Mediation can reduce the stressful and emotional toll of the burden of litigation, but there is an art to mediation. It is not just a formal method of haggling. It is a truest and most tactically enriched form of negotiation, and you are only as good as the mediator involved. 

I was recently involved in a mediation where the opposing party was being unnecessarily aggressive and provoking towards me and my client. They failed to ascertain the obvious imbalance in bargaining power, as my client was the one with the money they wanted. Sometimes you find lawyers or their clients allowing their egos to get in the way of what could be a constructive negotiation. Just like in any team sport, there is a plan – a goal you need to achieve, and there will be many game plans depending on how the other side decides to approach things.

What is on occasion misunderstood about mediation is that you can’t just turn up and allow the mediator to do all the work. No, No, No! You must prepare, prepare, prepare!

You must be armed with the evidence, your arguments, and a strong line in the sand that you will not cross, even for a penny.

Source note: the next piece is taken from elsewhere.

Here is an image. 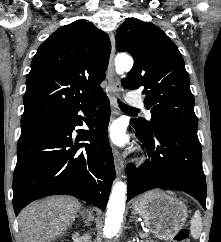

These factors have always worked for me. By knowing your case and persuading the mediator and the other side that your arguments cannot be challenged, but showing impartiality, always leads to greater success.

There is of course advantages to mediation. Not only can you save costs that may arise during formal proceedings, you can also reach an agreement which may not be something the Court would conventionally order. Mediation offers a form a freedom of expression. The parties can join together to resolve a dispute in a manner and medium they agree upon.